“Vendors of religious articles set up booths along the sidewalks, competing for business with the thriving local trade in religious goods. The booths were filled with wax replicas of internal human organs and with models of human limbs and heads. Someone who had been healed–or hoped to be healed–by the Madonna of headaches or arthritis would carry wax models of the afflicted limbs or head, painted to make them look realistic, in the big procession. The devout could also buy little wax statues of infants. Charms to ward off the evil eye, such as little horns to wear around the neck and little red hunchbacks, were sold alongside the holy cards, statues of Jesus, Mary, and the saints, and the wax body parts.
“The most sought-after items were the big and enormously heavy candles that the faithful bought, carried all through the blistering July procession, and then donated to the church. There was a wax factory at 431 East 115th Street, and candles were available at several stores on the block near the church. According to one of my informants: ‘They sold candles. They did a tremendous business in candles for years.’ In the June 1929 issue of the parish bulletin, in time for that year’s celebration, Nicola Sabatini, who owned a religious articles shop at the prime location of 410 East 115 Street, advertised: ‘The faithful who need candles of any size, votive articles of wax and silver, and other religious articles can get them here directly at reasonable prices and made to their specifications.’ The weights of the candles chosen by the people corresponded to the seriousness of the grace they were asking, and this was carefully specified in the vows made to the Madonna. A bad problem or a great hope required an especially heavy candle and weights could reach fifty or sixty pounds or more. Sometimes the candles weighed as much as the person for whom prayers and sacrifices were being offered.
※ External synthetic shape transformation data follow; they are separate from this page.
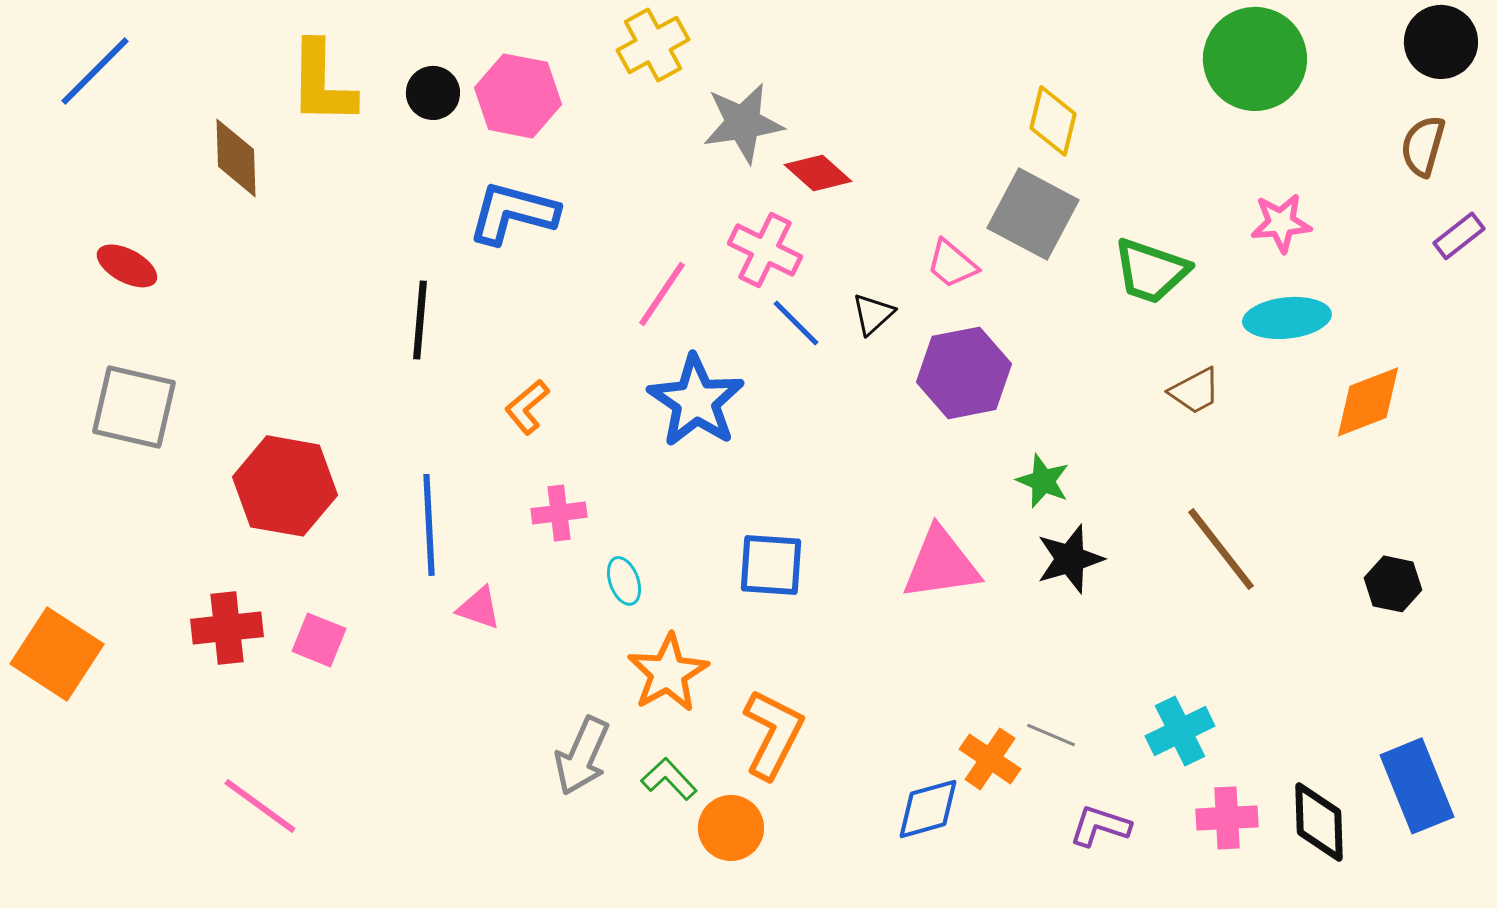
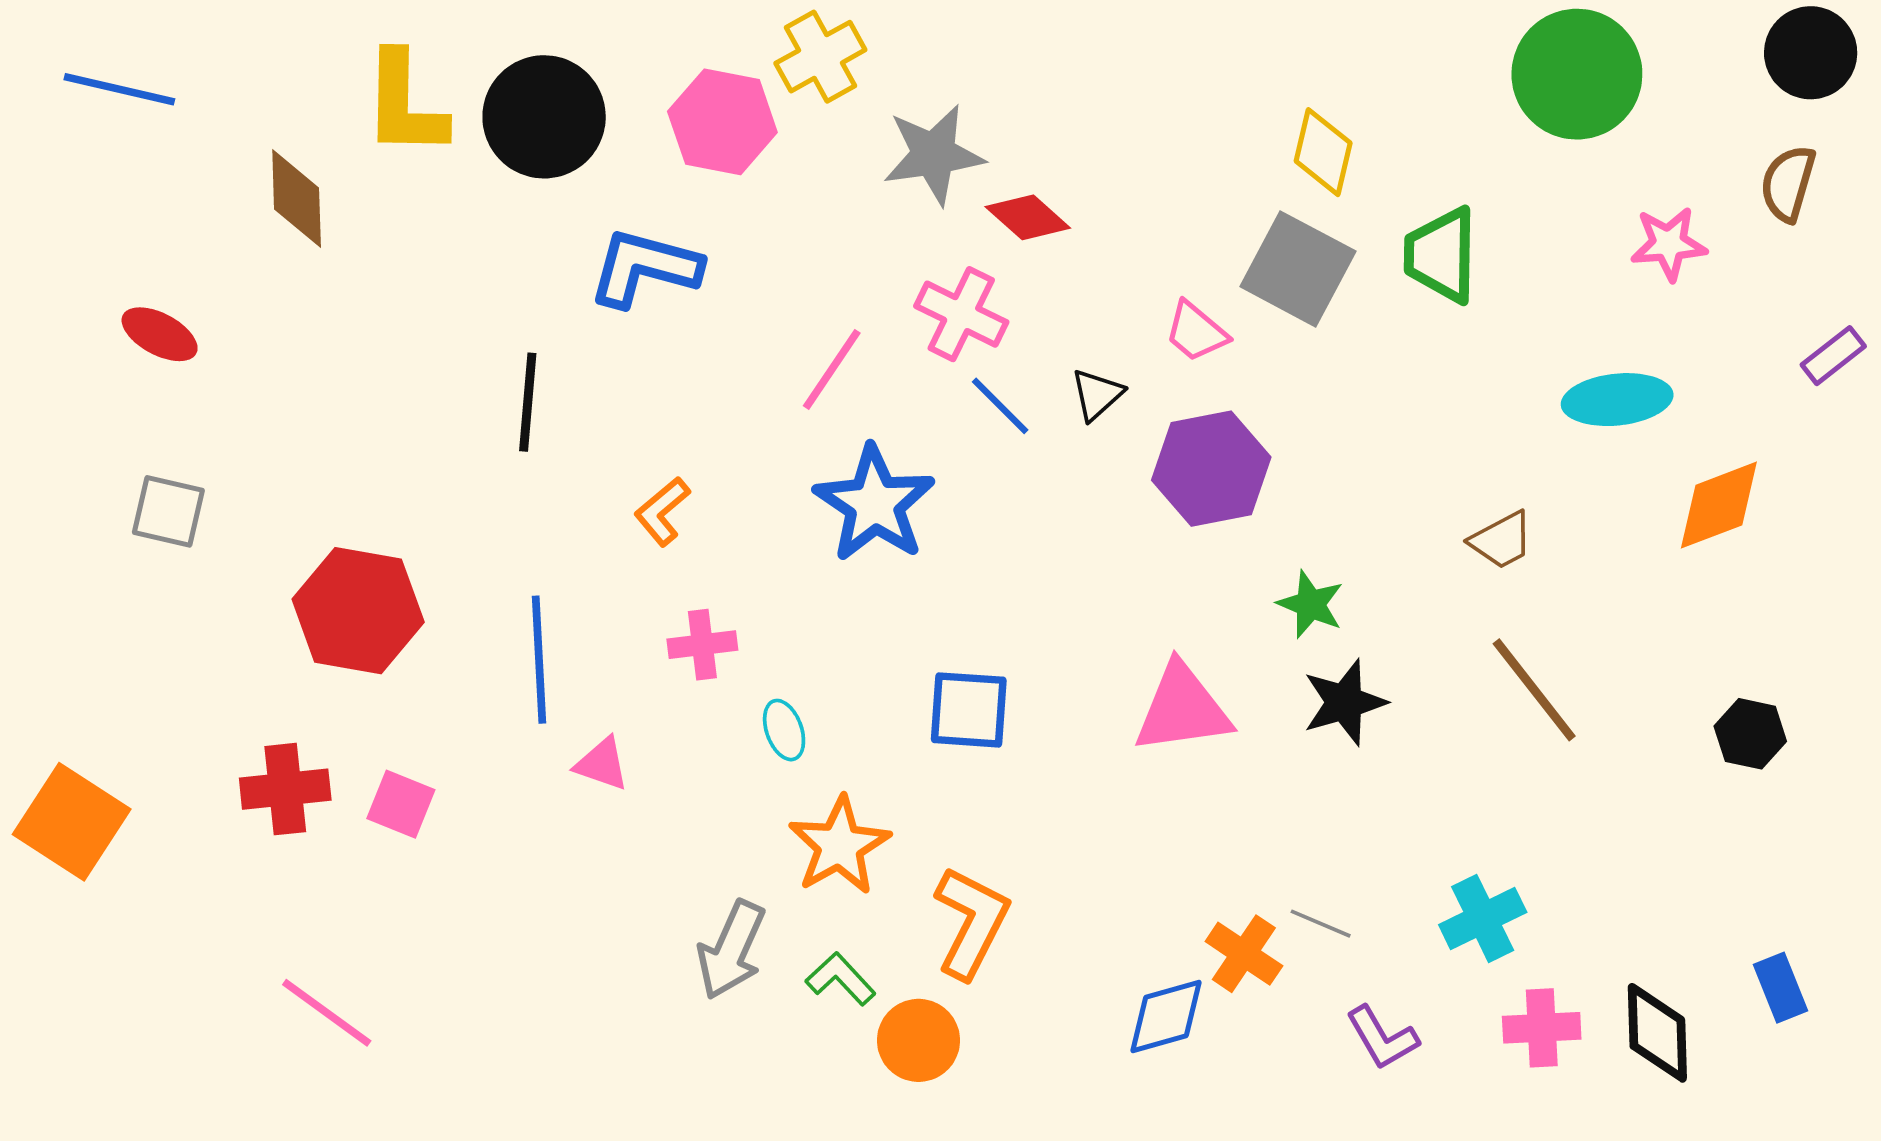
blue line: (95, 71) -> (119, 89), turned 58
black circle: (433, 93) -> (544, 117), size x1.8
pink hexagon: (518, 96) -> (722, 122), moved
pink star: (1281, 223) -> (1669, 244), moved
purple rectangle: (1459, 236) -> (1833, 356), moved
green trapezoid: (1151, 271) -> (1441, 255), moved, turned 72
brown trapezoid: (1195, 391) -> (1502, 540), moved
gray square: (134, 407) -> (168, 511), size x0.7
blue rectangle: (1417, 786) -> (1780, 988), size x0.6
purple L-shape: (1100, 826) -> (1382, 1038), turned -138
In 1923, for example, Giuseppe Caparo, sixty-nine years old, who had recently fallen from the fifth floor of a building without hurting himself, offered the Madonna a candle weighing as much as he did, 185 pounds. If, as often happened, the candles were too long or two heavy to be carried by one person, other family members and friends would share the burden.”
Robert Orsi, The Madonna of 115th Street: Faith and Community in Italian Harlem, 1880-1950, pp. 3-4.